From: Jiri Olsa <jolsa@redhat.com>
To: Matt Fleming <matt@codeblueprint.co.uk>
Cc: Jiri Olsa <jolsa@kernel.org>,
	Arnaldo Carvalho de Melo <acme@redhat.com>,
	linux-kernel@vger.kernel.org
Subject: Re: [PATCH] perf ordered_events: Optimise event object reuse
Date: Wed, 20 May 2020 23:52:34 +0200	[thread overview]
Message-ID: <20200520215234.GO157452@krava> (raw)
In-Reply-To: <20200520130049.GC19431@codeblueprint.co.uk>

On Wed, May 20, 2020 at 02:00:49PM +0100, Matt Fleming wrote:
> On Mon, 18 May, at 02:04:08PM, Jiri Olsa wrote:
> > On Fri, May 15, 2020 at 10:01:51PM +0100, Matt Fleming wrote:
> > > ordered_event objects can be placed on the free object cache list in any
> > > order which means future allocations may not return objects at
> > > sequential locations in memory. Getting non-contiguous objects from the
> > > free cache has bad consequences when later iterating over those objects
> > > in ordered_events__queue().
> > > 
> > > For example, large perf.data files can contain trillions of events and
> > > since objects that are next to each other in the free cache linked list
> > > can point to pretty much anywhere in the object address space, lots of
> > > cycles in ordered_events__queue() are spent servicing DTLB misses.
> > > 
> > > Implement the free object cache using the in-kernel implementation of
> > > interval trees so that objects can always be allocated from the free
> > > object cache in sequential order, improving spatial locality and
> > > reducing DTLB misses.
> > > 
> > > Here are some numbers showing the speed up (reducing in execution time)
> > > when running perf sched latency on sched events data and perf report on
> > > HW_CPU_CYCLES.
> > 
> > really nice, few questions below
> > 
> > > 
> > >  $ perf stat --null -r 10 -- bash -c \
> > > 	"export PAGER=cat ; perf sched latency -i $file --stdio &>/dev/null"
> > > 
> > >   Nr events     File Size   Before    After    Speed up
> > > --------------  ---------  --------  -------  ----------
> > >   123318457470     29MB     0.2149    0.2440    -13.5%
> > 
> > should we be concerned about small data and the extra processing?
>  
> I didn't look into this slowdown originally because it's ~2.9 ms, but
> FYI it looks like this is caused by:
> 
>  - Longer code paths (more instructions)
>  - More branches
>  - More branch mispredicts
> 
> > maybe we could add some option that disables this, at leat to be
> > able to compare times in the future
>  
> Sure. Do you mean a command-line option or build-time config?

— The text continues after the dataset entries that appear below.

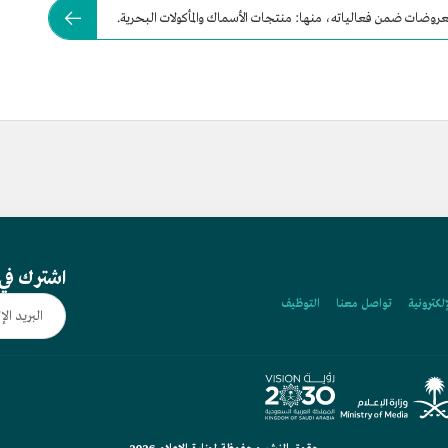
اشترك في 
إلكترونية
تواصل معنا
التوظيف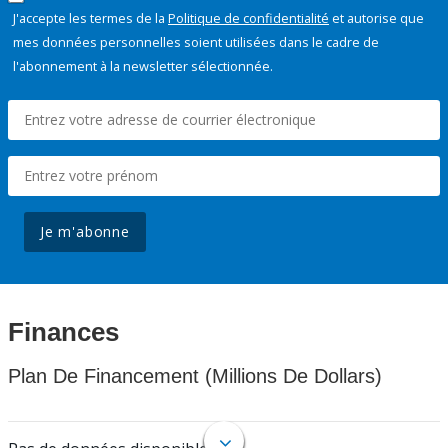
J'accepte les termes de la
Politique de confidentialité
et autorise que
mes données personnelles soient utilisées dans le cadre de
l'abonnement à la newsletter sélectionnée.
Je m'abonne
Finances
Plan De Financement (Millions De Dollars)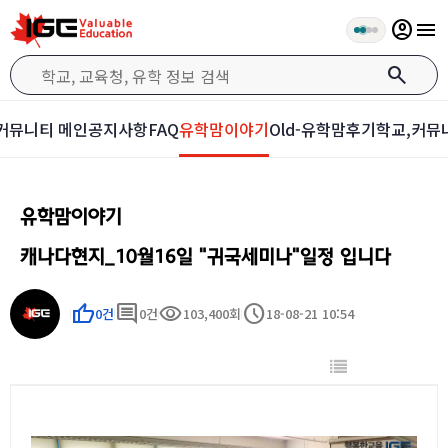
account_circle
menu
search
커뮤니티 메인
공지사항
FAQ
유학맘이야기
Old-유학맘후기
학교,커뮤
유학맘이야기
캐나다현지_10월16일 "귀국세미나"일정 입니다
thumb_up
comment
visibility
schedule
0건
0건
103,400회
18-08-21 10:54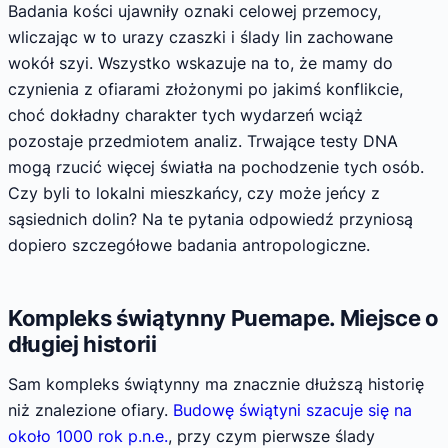
Badania kości ujawniły oznaki celowej przemocy,
wliczając w to urazy czaszki i ślady lin zachowane
wokół szyi. Wszystko wskazuje na to, że mamy do
czynienia z ofiarami złożonymi po jakimś konflikcie,
choć dokładny charakter tych wydarzeń wciąż
pozostaje przedmiotem analiz. Trwające testy DNA
mogą rzucić więcej światła na pochodzenie tych osób.
Czy byli to lokalni mieszkańcy, czy może jeńcy z
sąsiednich dolin? Na te pytania odpowiedź przyniosą
dopiero szczegółowe badania antropologiczne.
Kompleks świątynny Puemape. Miejsce o
długiej historii
Sam kompleks świątynny ma znacznie dłuższą historię
niż znalezione ofiary.
Budowę świątyni szacuje się na
około 1000 rok p.n.e.
, przy czym pierwsze ślady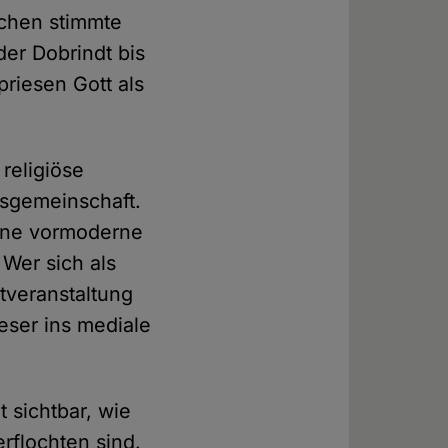
schen stimmte
der Dobrindt bis
riesen Gott als
religiöse
nsgemeinschaft.
eine vormoderne
 Wer sich als
tveranstaltung
ieser ins mediale
t sichtbar, wie
rflochten sind.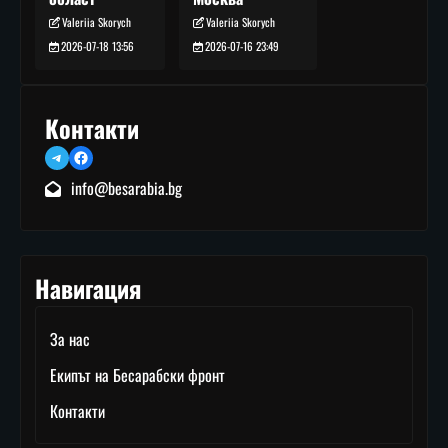
Valeriia Skorych
Valeriia Skorych
2026-07-16 23:49
2026-07-18 13:56
Контакти
Telegram
Facebook
info@besarabia.bg
Навигация
За нас
Екипът на Бесарабски фронт
Контакти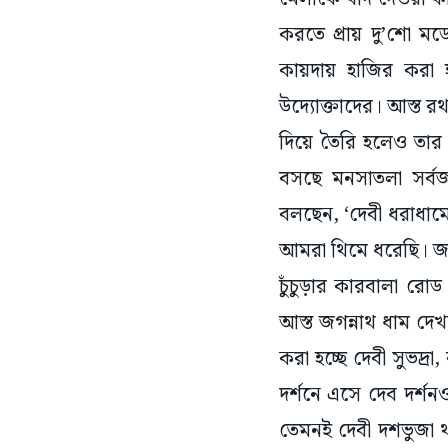
করতে প্রায় দু’শো মড
কায়দায় হাজির করা 
উদ্যোক্তাদের। আস্ত 
দিয়ে তৈরি হলেও তার 
বসছে মনসাতলা সর্বজন
বলছেন, ‘দেবী ধরাধা
আমরা থিমে ধরেছি। জগন
চুঁচুড়ার কারবালা রো
আস্ত জগন্নাথ ধাম দে
করা হচ্ছে দেবী সুভদ
দর্শনে এসে দেব দর্
তেমনই দেবী দশভুজা 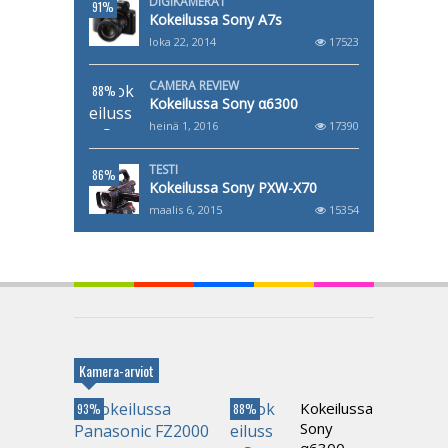
DIGIKAMERAT
91%
Kokeilussa Sony A7s
loka 22, 2014
17523
CAMERA REVIEW
88%
Kokeilussa Sony α6300
heinä 1, 2016
17390
TESTI
86%
Kokeilussa Sony PXW-X70
maalis 6, 2015
15354
Kamera-arviot
Kokeilussa
93%
88%
Sony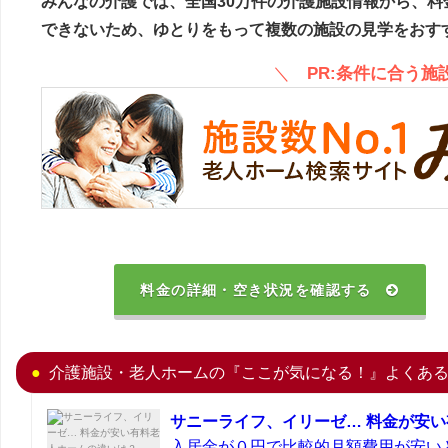
みんなの介護では、全国30万件の介護施設情報から、料
できないため、ゆとりをもって複数の施設の見学をおす
＼
PR:条件に合う
料金の詳細・空き状況を確認する
介護施設・老人ホームの『ここが気になる！』よくあ
サニーライフ、イリーゼ… 料金が安
入居金が０円で比較的月額費用が安い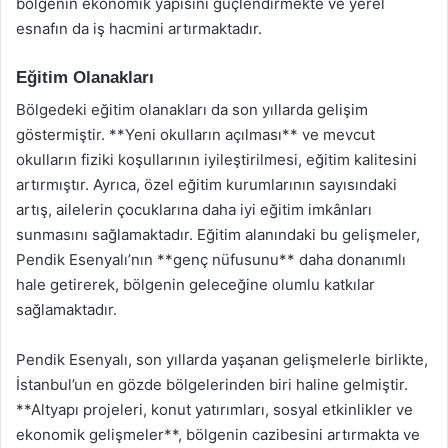
bölgenin ekonomik yapısını güçlendirmekte ve yerel
esnafın da iş hacmini artırmaktadır.
Eğitim Olanakları
Bölgedeki eğitim olanakları da son yıllarda gelişim
göstermiştir. **Yeni okulların açılması** ve mevcut
okulların fiziki koşullarının iyileştirilmesi, eğitim kalitesini
artırmıştır. Ayrıca, özel eğitim kurumlarının sayısındaki
artış, ailelerin çocuklarına daha iyi eğitim imkânları
sunmasını sağlamaktadır. Eğitim alanındaki bu gelişmeler,
Pendik Esenyalı’nın **genç nüfusunu** daha donanımlı
hale getirerek, bölgenin geleceğine olumlu katkılar
sağlamaktadır.
Pendik Esenyalı, son yıllarda yaşanan gelişmelerle birlikte,
İstanbul’un en gözde bölgelerinden biri haline gelmiştir.
**Altyapı projeleri, konut yatırımları, sosyal etkinlikler ve
ekonomik gelişmeler**, bölgenin cazibesini artırmakta ve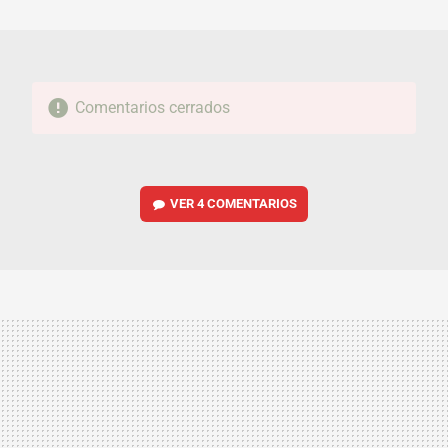
MAIL
Comentarios cerrados
VER
4 COMENTARIOS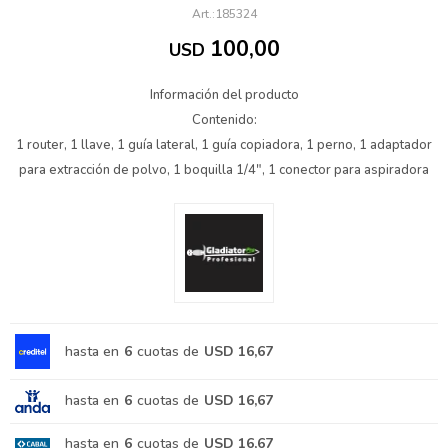
185324
100,00
USD
Información del producto
Contenido:
1 router, 1 llave, 1 guía lateral, 1 guía copiadora, 1 perno, 1 adaptador
para extracción de polvo, 1 boquilla 1/4", 1 conector para aspiradora
hasta en
6
cuotas de
USD 16,67
hasta en
6
cuotas de
USD 16,67
hasta en
6
cuotas de
USD 16,67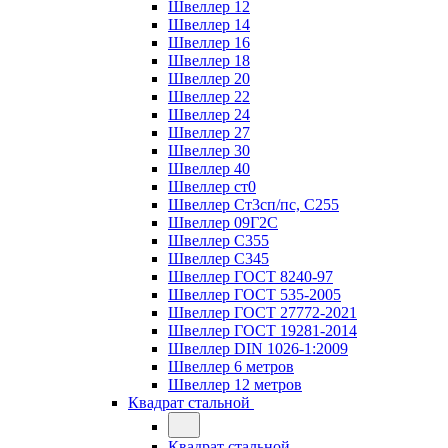
Швеллер 12
Швеллер 14
Швеллер 16
Швеллер 18
Швеллер 20
Швеллер 22
Швеллер 24
Швеллер 27
Швеллер 30
Швеллер 40
Швеллер ст0
Швеллер Ст3сп/пс, С255
Швеллер 09Г2С
Швеллер С355
Швеллер С345
Швеллер ГОСТ 8240-97
Швеллер ГОСТ 535-2005
Швеллер ГОСТ 27772-2021
Швеллер ГОСТ 19281-2014
Швеллер DIN 1026-1:2009
Швеллер 6 метров
Швеллер 12 метров
Квадрат стальной
Квадрат стальной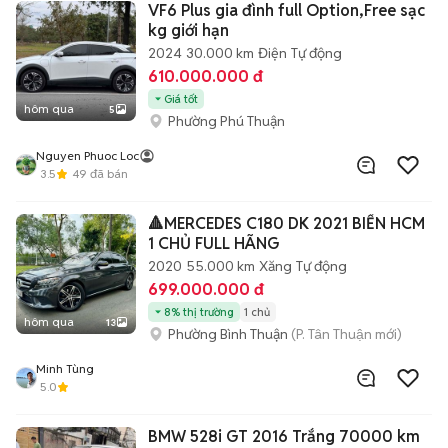
VF6 Plus gia đình full Option,Free sạc
kg giới hạn
2024
30.000 km
Điện
Tự động
610.000.000 đ
Giá tốt
hôm qua
5
Phường Phú Thuận
Nguyen Phuoc Loc
3.5
49
đã bán
🔺MERCEDES C180 DK 2021 BIỂN HCM
1 CHỦ FULL HÃNG
2020
55.000 km
Xăng
Tự động
699.000.000 đ
8% thị trường
1 chủ
hôm qua
13
Phường Bình Thuận
(P. Tân Thuận mới)
Minh Tùng
5.0
BMW 528i GT 2016 Trắng 70000 km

command line option would be great

SNIP

> > > diff --git a/tools/perf/tests/free-object-cache.c b/tools/perf/tests/free-object-cache.c
> > > new file mode 100644
> > > index 000000000000..e4395ece7d2b
> > > --- /dev/null
> > > +++ b/tools/perf/tests/free-object-cache.c
> > > @@ -0,0 +1,200 @@
> > > +// SPDX-License-Identifier: GPL-2.0
> > > +#include "tests.h"
> > > +#include <linux/kernel.h>
> > > +
> > > +#define ordered_events__flush_time __test_ordered_events__flush_time
> > > +#define ordered_events__first_time __test_ordered_events__first_time
> > > +#define ordered_events__delete __test_ordered_events__delete
> > > +#define ordered_events__init __test_ordered_events__init
> > > +#define ordered_events__free __test_ordered_events__free
> > > +#define ordered_events__queue __test_ordered_events__queue
> > > +#define ordered_events__reinit __test_ordered_events__reinit
> > > +#define ordered_events__flush __test_ordered_events__flush
> > 
> > I'm excited to see these tests, but why is above needed?
> > 
> > can't you use ordered-events interface as it is? you used only
> > exported functions right?
>  
> Nope, the tests in this file are unit tests so I'm testing
> free_cache_{get,put} which are file-local functions by #include'ing
> ordered-events.c.
> 
> The above define are required to avoid duplicate symbol errors at
> link-time, e.g.
> 
>   util/perf-in.o: In function `ordered_events__flush_time':
>   /home/matt/src/kernels/linux/tools/perf/util/ordered-events.c:461: multiple definition of `ordered_events__flush_time'
>   tests/perf-in.o:/home/matt/src/kernels/linux/tools/perf/tests/../util/ordered-events.c:461: first defined here
> 
> There are other ways to resolve this (linker flags to change the
> symbols) but I couldn't find any precedent with that, so this seemed
> like the easiest and most obvious solution. I'm happy to fix this up any
> other way if you have suggestions though.

hum, could we just make free_cache_{get,put} public?

thanks,
jirka